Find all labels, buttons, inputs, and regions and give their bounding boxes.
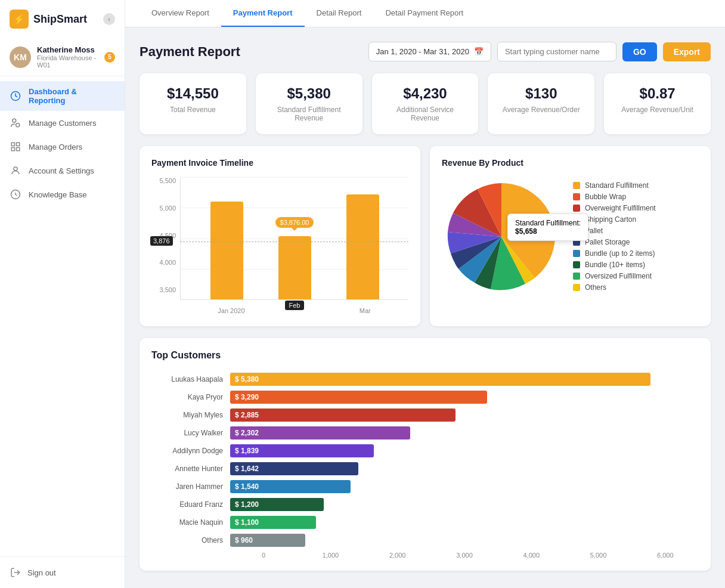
standard-fulfillment-label: Standard Fulfillment Revenue xyxy=(268,106,351,122)
legend-bubble-wrap: Bubble Wrap xyxy=(573,193,656,201)
timeline-chart-title: Payment Invoice Timeline xyxy=(151,158,408,168)
svg-rect-4 xyxy=(17,143,20,146)
sidebar-item-orders[interactable]: Manage Orders xyxy=(0,135,125,159)
metric-total-revenue: $14,550 Total Revenue xyxy=(140,73,246,134)
bar-mar-rect xyxy=(346,194,379,299)
additional-service-value: $4,230 xyxy=(384,85,467,102)
calendar-icon: 📅 xyxy=(474,47,484,56)
top-customers-chart: Luukas Haapala $ 5,380 Kaya Pryor $ 3,29… xyxy=(151,373,699,547)
sign-out-button[interactable]: Sign out xyxy=(0,556,125,588)
y-axis: 5,500 5,000 4,500 4,000 3,500 xyxy=(151,177,178,293)
hbar-x-tick: 4,000 xyxy=(498,552,565,559)
hbar-row: Miyah Myles $ 2,885 xyxy=(151,408,699,422)
legend-dot-overweight xyxy=(573,205,580,212)
hbar-x-axis: 01,0002,0003,0004,0005,0006,000 xyxy=(151,552,699,559)
sign-out-icon xyxy=(10,567,21,578)
legend-dot-bundle-2 xyxy=(573,250,580,257)
svg-rect-6 xyxy=(17,148,20,151)
svg-rect-3 xyxy=(11,143,14,146)
hbar-bar: $ 1,839 xyxy=(230,444,374,457)
hbar-x-tick: 6,000 xyxy=(632,552,699,559)
pie-wrapper: Standard Fulfillment: $5,658 xyxy=(442,177,561,299)
notification-badge[interactable]: 5 xyxy=(104,52,115,63)
tabs-bar: Overview Report Payment Report Detail Re… xyxy=(125,0,725,27)
customer-search-input[interactable] xyxy=(497,42,616,61)
pie-tooltip-label: Standard Fulfillment: xyxy=(515,219,581,227)
hbar-x-tick: 0 xyxy=(230,552,297,559)
metric-additional-service: $4,230 Additional Service Revenue xyxy=(372,73,479,134)
pie-chart-title: Revenue By Product xyxy=(442,158,699,168)
dashed-reference-line: 3,876 xyxy=(180,242,408,242)
legend-dot-bundle-10 xyxy=(573,261,580,268)
customers-icon xyxy=(10,117,21,129)
collapse-button[interactable]: ‹ xyxy=(103,13,115,25)
export-button[interactable]: Export xyxy=(663,42,711,61)
bar-jan xyxy=(210,202,243,299)
hbar-container: $ 1,540 xyxy=(230,480,699,493)
page-title: Payment Report xyxy=(140,44,240,60)
sidebar-item-account[interactable]: Account & Settings xyxy=(0,159,125,182)
hbar-container: $ 3,290 xyxy=(230,391,699,404)
metric-avg-order: $130 Average Revenue/Order xyxy=(488,73,594,134)
hbar-customer-name: Jaren Hammer xyxy=(151,482,223,491)
page-content: Payment Report Jan 1, 2020 - Mar 31, 202… xyxy=(125,27,725,588)
hbar-customer-name: Luukas Haapala xyxy=(151,375,223,383)
sidebar: ⚡ ShipSmart ‹ KM Katherine Moss Florida … xyxy=(0,0,125,588)
hbar-row: Luukas Haapala $ 5,380 xyxy=(151,373,699,386)
orders-icon xyxy=(10,141,21,153)
legend-bundle-2: Bundle (up to 2 items) xyxy=(573,249,656,258)
hbar-row: Jaren Hammer $ 1,540 xyxy=(151,480,699,493)
sidebar-item-knowledge[interactable]: Knowledge Base xyxy=(0,182,125,206)
avatar: KM xyxy=(10,47,31,68)
sidebar-item-customers[interactable]: Manage Customers xyxy=(0,111,125,135)
hbar-bar: $ 1,100 xyxy=(230,516,316,529)
go-button[interactable]: GO xyxy=(622,42,657,61)
tab-detail[interactable]: Detail Report xyxy=(305,0,374,27)
hbar-container: $ 1,642 xyxy=(230,462,699,475)
account-icon xyxy=(10,165,21,177)
user-profile: KM Katherine Moss Florida Warehouse - W0… xyxy=(0,38,125,76)
hbar-bar: $ 1,200 xyxy=(230,498,324,511)
date-picker[interactable]: Jan 1, 2020 - Mar 31, 2020 📅 xyxy=(368,42,491,61)
avg-unit-label: Average Revenue/Unit xyxy=(616,106,699,114)
bar-feb-tooltip: $3,876.00 xyxy=(275,217,314,228)
hbar-x-tick: 1,000 xyxy=(297,552,364,559)
hbar-x-tick: 2,000 xyxy=(364,552,431,559)
hbar-customer-name: Lucy Walker xyxy=(151,429,223,437)
sidebar-account-label: Account & Settings xyxy=(29,166,94,175)
pie-content: Standard Fulfillment: $5,658 Standard Fu… xyxy=(442,177,699,299)
hbar-bar: $ 3,290 xyxy=(230,391,487,404)
sidebar-orders-label: Manage Orders xyxy=(29,143,82,151)
bar-feb-rect xyxy=(278,236,311,299)
tab-payment[interactable]: Payment Report xyxy=(221,0,305,27)
legend-standard-fulfillment: Standard Fulfillment xyxy=(573,181,656,190)
hbar-bar: $ 5,380 xyxy=(230,373,650,386)
svg-rect-5 xyxy=(11,148,14,151)
bar-mar xyxy=(346,194,379,299)
hbar-row: Addilynn Dodge $ 1,839 xyxy=(151,444,699,457)
total-revenue-value: $14,550 xyxy=(151,85,234,102)
legend-overweight: Overweight Fulfillment xyxy=(573,204,656,212)
hbar-container: $ 5,380 xyxy=(230,373,699,386)
legend-dot-oversized xyxy=(573,273,580,280)
pie-tooltip: Standard Fulfillment: $5,658 xyxy=(507,213,588,241)
top-customers-title: Top Customers xyxy=(151,350,699,361)
legend-oversized: Oversized Fulfillment xyxy=(573,272,656,280)
legend-dot-standard xyxy=(573,182,580,189)
hbar-x-tick: 3,000 xyxy=(431,552,498,559)
top-customers-section: Top Customers Luukas Haapala $ 5,380 Kay… xyxy=(140,338,711,571)
tab-overview[interactable]: Overview Report xyxy=(140,0,221,27)
avg-order-label: Average Revenue/Order xyxy=(500,106,583,114)
legend-bundle-10: Bundle (10+ items) xyxy=(573,261,656,269)
sidebar-item-dashboard[interactable]: Dashboard & Reporting xyxy=(0,81,125,111)
tab-detail-payment[interactable]: Detail Payment Report xyxy=(373,0,475,27)
metric-avg-unit: $0.87 Average Revenue/Unit xyxy=(604,73,711,134)
additional-service-label: Additional Service Revenue xyxy=(384,106,467,122)
hbar-row: Lucy Walker $ 2,302 xyxy=(151,426,699,440)
charts-row: Payment Invoice Timeline 5,500 5,000 4,5… xyxy=(140,146,711,326)
standard-fulfillment-value: $5,380 xyxy=(268,85,351,102)
timeline-chart: Payment Invoice Timeline 5,500 5,000 4,5… xyxy=(140,146,420,326)
logo-icon: ⚡ xyxy=(10,10,29,29)
pie-tooltip-value: $5,658 xyxy=(515,227,581,236)
hbar-bar: $ 960 xyxy=(230,534,305,547)
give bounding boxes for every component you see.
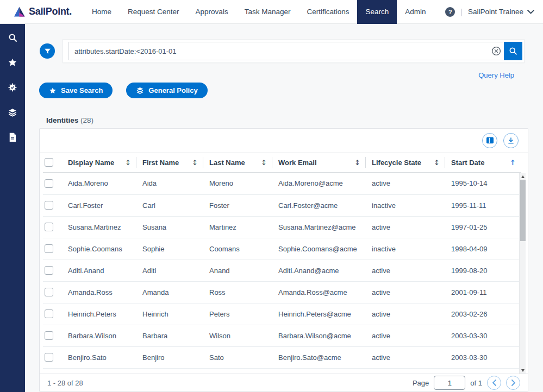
cell-display-name: Amanda.Ross [62, 281, 136, 303]
scroll-down-arrow-icon[interactable] [521, 369, 525, 372]
table-scrollbar[interactable] [519, 173, 526, 374]
previous-page-button[interactable] [487, 376, 501, 390]
cell-work-email: Sophie.Coomans@acme [272, 238, 366, 260]
table-header: Display Name ↕ First Name ↕ Last Name [43, 153, 521, 173]
choose-columns-button[interactable] [482, 133, 497, 148]
search-field [68, 42, 504, 60]
table-row[interactable]: Aida.Moreno Aida Moreno Aida.Moreno@acme… [43, 173, 521, 194]
nav-item-task-manager[interactable]: Task Manager [236, 0, 299, 24]
cell-last-name: Sato [203, 346, 272, 368]
tab-identities[interactable]: Identities (28) [46, 116, 93, 129]
search-input[interactable] [69, 42, 489, 60]
sailpoint-logo[interactable]: SailPoint. [13, 5, 72, 18]
sidebar-item-search[interactable] [0, 25, 25, 50]
row-checkbox[interactable] [45, 201, 53, 210]
row-checkbox[interactable] [45, 179, 53, 188]
clear-search-button[interactable] [489, 43, 504, 59]
chevron-right-icon [511, 380, 516, 386]
sort-both-icon[interactable]: ↕ [354, 159, 360, 167]
help-icon[interactable]: ? [445, 7, 455, 17]
sidebar-item-saved-searches[interactable] [0, 50, 25, 75]
row-checkbox[interactable] [45, 244, 53, 253]
cell-last-name: Foster [203, 194, 272, 216]
col-work-email[interactable]: Work Email ↕ [272, 153, 366, 173]
nav-item-admin[interactable]: Admin [397, 0, 434, 24]
row-checkbox[interactable] [45, 353, 53, 362]
table-row[interactable]: Susana.Martinez Susana Martinez Susana.M… [43, 216, 521, 238]
pagination: Page of 1 [413, 376, 520, 390]
scroll-up-arrow-icon[interactable] [521, 175, 525, 178]
cell-work-email: Susana.Martinez@acme [272, 216, 366, 238]
cell-display-name: Benjiro.Sato [62, 346, 136, 368]
row-checkbox[interactable] [45, 266, 53, 275]
cell-work-email: Carl.Foster@acme [272, 194, 366, 216]
search-submit-button[interactable] [504, 42, 522, 60]
col-start-date[interactable]: Start Date ↑ [445, 153, 521, 173]
nav-item-search[interactable]: Search [357, 0, 397, 24]
cell-lifecycle-state: active [366, 260, 445, 281]
page-number-input[interactable] [434, 376, 465, 390]
col-lifecycle-state-label: Lifecycle State [372, 159, 421, 167]
cell-start-date: 2003-02-26 [445, 303, 521, 325]
query-help-link[interactable]: Query Help [478, 71, 514, 79]
row-checkbox[interactable] [45, 223, 53, 231]
cell-start-date: 2003-03-30 [445, 346, 521, 368]
cell-lifecycle-state: active [366, 216, 445, 238]
cell-display-name: Sophie.Coomans [62, 238, 136, 260]
nav-item-request-center[interactable]: Request Center [120, 0, 188, 24]
save-search-button[interactable]: Save Search [39, 83, 113, 98]
col-last-name-label: Last Name [209, 159, 245, 167]
user-name: SailPoint Trainee [468, 8, 523, 16]
layers-icon [8, 108, 17, 117]
col-last-name[interactable]: Last Name ↕ [203, 153, 272, 173]
sidebar-item-policies[interactable] [0, 100, 25, 125]
tab-identities-count: (28) [80, 116, 93, 124]
sidebar-item-certifications[interactable] [0, 75, 25, 100]
sort-both-icon[interactable]: ↕ [434, 159, 440, 167]
table-row[interactable]: Amanda.Ross Amanda Ross Amanda.Ross@acme… [43, 281, 521, 303]
document-icon [8, 132, 17, 142]
sort-ascending-icon[interactable]: ↑ [510, 159, 516, 167]
cell-display-name: Aditi.Anand [62, 260, 136, 281]
col-lifecycle-state[interactable]: Lifecycle State ↕ [366, 153, 445, 173]
cell-first-name: Carl [136, 194, 203, 216]
table-row[interactable]: Aditi.Anand Aditi Anand Aditi.Anand@acme… [43, 260, 521, 281]
download-results-button[interactable] [503, 133, 519, 148]
general-policy-button[interactable]: General Policy [126, 83, 207, 98]
row-checkbox[interactable] [45, 331, 53, 340]
table-row[interactable]: Heinrich.Peters Heinrich Peters Heinrich… [43, 303, 521, 325]
next-page-button[interactable] [506, 376, 520, 390]
table-row[interactable]: Carl.Foster Carl Foster Carl.Foster@acme… [43, 194, 521, 216]
row-checkbox[interactable] [45, 288, 53, 296]
brand-text: SailPoint. [29, 6, 72, 17]
cell-start-date: 1995-10-14 [445, 173, 521, 194]
sort-both-icon[interactable]: ↕ [261, 159, 267, 167]
cell-lifecycle-state: active [366, 173, 445, 194]
cell-start-date: 2003-03-30 [445, 325, 521, 346]
cell-display-name: Heinrich.Peters [62, 303, 136, 325]
nav-item-approvals[interactable]: Approvals [188, 0, 236, 24]
cell-start-date: 1999-08-20 [445, 260, 521, 281]
sidebar-item-reports[interactable] [0, 125, 25, 150]
cell-work-email: Aditi.Anand@acme [272, 260, 366, 281]
cell-first-name: Barbara [136, 325, 203, 346]
filter-button[interactable] [40, 43, 55, 59]
left-sidebar [0, 24, 25, 392]
select-all-checkbox[interactable] [45, 158, 53, 167]
chevron-left-icon [492, 380, 497, 386]
table-body: Aida.Moreno Aida Moreno Aida.Moreno@acme… [43, 173, 521, 375]
table-row[interactable]: Benjiro.Sato Benjiro Sato Benjiro.Sato@a… [43, 346, 521, 368]
nav-item-certifications[interactable]: Certifications [298, 0, 357, 24]
table-row[interactable]: Barbara.Wilson Barbara Wilson Barbara.Wi… [43, 325, 521, 346]
cell-display-name: Aida.Moreno [62, 173, 136, 194]
sort-both-icon[interactable]: ↕ [125, 159, 131, 167]
row-checkbox[interactable] [45, 309, 53, 318]
table-row[interactable]: Sophie.Coomans Sophie Coomans Sophie.Coo… [43, 238, 521, 260]
col-display-name[interactable]: Display Name ↕ [62, 153, 136, 173]
sort-both-icon[interactable]: ↕ [192, 159, 198, 167]
col-first-name[interactable]: First Name ↕ [136, 153, 203, 173]
nav-item-home[interactable]: Home [84, 0, 120, 24]
user-menu[interactable]: SailPoint Trainee [468, 8, 534, 16]
scrollbar-thumb[interactable] [520, 180, 526, 241]
results-card: Display Name ↕ First Name ↕ Last Name [39, 128, 528, 392]
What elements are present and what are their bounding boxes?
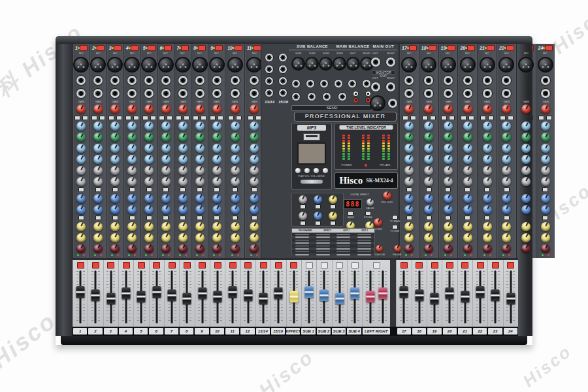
balance-xlr[interactable] [346,57,360,71]
eq-aux-knob[interactable] [144,155,154,164]
pad-button[interactable] [116,116,122,120]
rca-white-jack[interactable] [353,91,359,97]
eq-aux-knob[interactable] [404,144,414,153]
insert-jack[interactable] [127,88,137,99]
eq-aux-knob[interactable] [521,222,531,231]
gain-knob[interactable] [444,105,453,114]
eq-aux-knob[interactable] [541,155,550,164]
eq-aux-knob[interactable] [144,133,154,142]
eq-aux-knob[interactable] [404,133,414,142]
pan-knob[interactable] [541,244,550,253]
phones-jack[interactable] [387,98,398,108]
eq-aux-knob[interactable] [178,205,188,214]
eq-aux-knob[interactable] [463,177,472,186]
aux-switch-button[interactable] [129,188,135,192]
eq-aux-knob[interactable] [424,166,433,175]
aux-switch-button[interactable] [504,216,510,220]
insert-jack[interactable] [144,88,154,99]
usb-port[interactable] [303,133,320,140]
fader-cap[interactable] [168,289,176,301]
insert-jack[interactable] [212,88,222,99]
eq-aux-knob[interactable] [161,166,171,175]
eq-aux-knob[interactable] [212,205,221,214]
eq-aux-knob[interactable] [424,155,433,164]
eq-aux-knob[interactable] [231,177,240,186]
gain-knob[interactable] [541,105,550,114]
aux-master-button[interactable] [315,204,321,209]
eq-aux-knob[interactable] [161,133,171,142]
fader-cap[interactable] [305,286,314,298]
main-out-left-jack[interactable] [370,57,381,67]
stereo-input-jack[interactable] [278,53,287,62]
eq-aux-knob[interactable] [161,194,171,203]
gain-knob[interactable] [93,105,103,114]
eq-aux-knob[interactable] [483,122,492,131]
eq-aux-knob[interactable] [110,122,120,131]
eq-aux-knob[interactable] [195,122,204,131]
eq-aux-knob[interactable] [110,222,120,231]
pan-knob[interactable] [110,244,120,253]
aux-master-button[interactable] [330,221,336,225]
eq-aux-knob[interactable] [502,177,511,186]
eq-aux-knob[interactable] [178,155,188,164]
eq-aux-knob[interactable] [231,194,240,203]
fader-cap[interactable] [415,289,423,301]
balance-jack[interactable] [306,79,315,88]
eq-aux-knob[interactable] [195,133,204,142]
fader-cap[interactable] [137,291,146,302]
low-cut-button[interactable] [461,116,466,120]
eq-aux-knob[interactable] [250,177,259,186]
fader-mute-button[interactable] [507,262,514,269]
pad-button[interactable] [410,116,416,120]
low-cut-button[interactable] [210,116,216,120]
gain-knob[interactable] [483,105,492,114]
eq-aux-knob[interactable] [161,155,171,164]
eq-aux-knob[interactable] [502,144,511,153]
aux-switch-button[interactable] [95,188,101,192]
aux-switch-button[interactable] [232,188,238,192]
eq-aux-knob[interactable] [541,222,550,231]
mic-pad-button[interactable] [80,45,88,51]
pan-knob[interactable] [502,244,511,253]
eq-aux-knob[interactable] [93,233,103,242]
line-input-jack[interactable] [144,75,154,86]
eq-aux-knob[interactable] [178,133,188,142]
to-sub-button[interactable] [392,225,398,229]
pan-knob[interactable] [483,244,492,253]
eq-aux-knob[interactable] [110,133,120,142]
eq-aux-knob[interactable] [127,144,137,153]
xlr-mic-input[interactable] [227,57,243,73]
fader-cap[interactable] [446,287,454,299]
balance-xlr[interactable] [305,57,319,71]
eq-aux-knob[interactable] [212,166,221,175]
low-cut-button[interactable] [538,116,544,120]
line-input-jack[interactable] [230,75,240,86]
eq-aux-knob[interactable] [76,155,86,164]
eq-aux-knob[interactable] [541,205,550,214]
aux-switch-button[interactable] [95,216,101,220]
eq-aux-knob[interactable] [483,222,492,231]
eq-aux-knob[interactable] [250,205,259,214]
eq-aux-knob[interactable] [76,222,86,231]
insert-jack[interactable] [463,88,473,99]
insert-jack[interactable] [178,88,188,99]
fader-mute-button[interactable] [244,262,252,269]
pad-button[interactable] [449,116,455,120]
pan-knob[interactable] [444,244,453,253]
balance-xlr[interactable] [319,57,333,71]
fader-mute-button[interactable] [306,262,313,269]
eq-aux-knob[interactable] [444,233,453,242]
aux-master-knob[interactable] [299,195,307,204]
gain-knob[interactable] [502,105,511,114]
eq-aux-knob[interactable] [110,194,120,203]
eq-aux-knob[interactable] [93,166,103,175]
eq-aux-knob[interactable] [444,205,453,214]
fader-cap[interactable] [91,289,100,301]
pan-knob[interactable] [76,244,86,253]
pan-knob[interactable] [404,244,414,253]
aux-switch-button[interactable] [504,188,510,192]
gain-knob[interactable] [144,105,154,114]
to-main-button[interactable] [392,215,398,220]
pad-button[interactable] [150,116,156,120]
pad-button[interactable] [546,116,552,120]
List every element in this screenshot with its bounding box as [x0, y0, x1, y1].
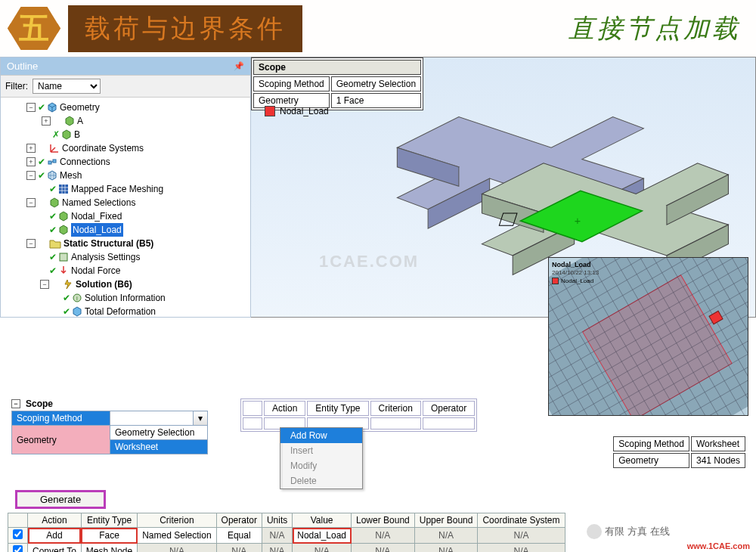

Directions for this task: Note how many lines in the listing above contain the word "bundle" and give only that number.

Answer box: 4